2025: Year In Review 

The year 2025 ended with a positive quarter for financial markets. Following a hesitant start to Q4, with AI-related stocks coming under pressure due to valuation concerns, equity markets rallied strongly into year-end with the S&P World Index finishing 2025 just shy of all-time highs.

For 2025 as a whole, markets performed significantly well, supported by favorable monetary conditions combined with strong corporate earnings announcements. Returns for most private client investors are expected to have been well ahead of the long-term averages for the third year in a row.

The table below sets out the estimated returns for private client portfolios across the five ARC Private Client Indices (PCIs) and four PCI risk categories.

ARC Research 2025: Year in Review: Exhibit 1

There were significant currency moves over the course of the year, and these moves explain much of the difference in performance between the various indices. The U.S. dollar was weak, especially in the first half of the year as markets digested the implications of President Trump’s trade policies. The U.S. Dollar Index (DXY) ended the year 9.4% lower. The Canadian dollar also came under pressure, while the Swiss franc and the euro were the main beneficiaries of the U.S. dollar’s weakness, rising 14.4% and 13.4%, respectively.

Within fixed income markets, U.S. and U.K. government bond yields fell and the curves steepened as further rate cuts were priced in. Turning to Europe, German yields edged higher while the best performance was found in the peripheral markets of Spain, Italy and Greece, all of which saw their spreads over German Bunds narrow significantly. Credit risk was rewarded, with investment grade, high yield and emerging market spreads tightening.

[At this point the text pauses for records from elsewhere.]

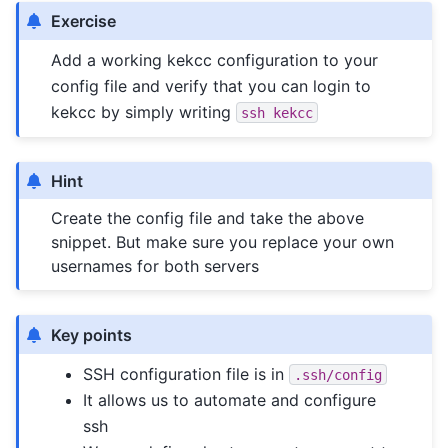
Exercise
Add a working kekcc configuration to your
config file and verify that you can login to
kekcc by simply writing
ssh
kekcc
Hint
Create the config file and take the above
snippet. But make sure you replace your own
usernames for both servers
Key points
SSH configuration file is in
.ssh/config
It allows us to automate and configure
ssh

Gold had another exceptional year, up 62% in U.S. dollar terms, taking the rally from the 2022 lows to over 150%. Bitcoin once again grabbed much of the headlines but ended the year 6% lower at around USD 88,000—well below the highs of USD 125,000 seen just three months prior.

For the third successive year, equity investors enjoyed strong performance, with the S&P World Index increasing 13.6% in GBP terms (total return). This follows a 21.6% rise in 2024 and 17.5% gain in 2023.

In contrast to 2023 and 2024, gains were reasonably widespread. In the previous two years, the bulk of the global stock market performance was driven by a small number of U.S. mega-cap growth stocks. During this period, global growth materially outperformed global value (as measured by the S&P World Growth Index and S&P World Value Index, respectively) and U.S. equities outperformed the rest of the world (as measured by the S&P United States BMI and S&P Global Ex-U.S. BMI, respectively). In 2025, these trends reversed, and while the Magnificent 7 as a group once again delivered strong absolute returns, there were opportunities for discretionary fund managers to add value at the country and sector level without the need to have material exposure to these seven names.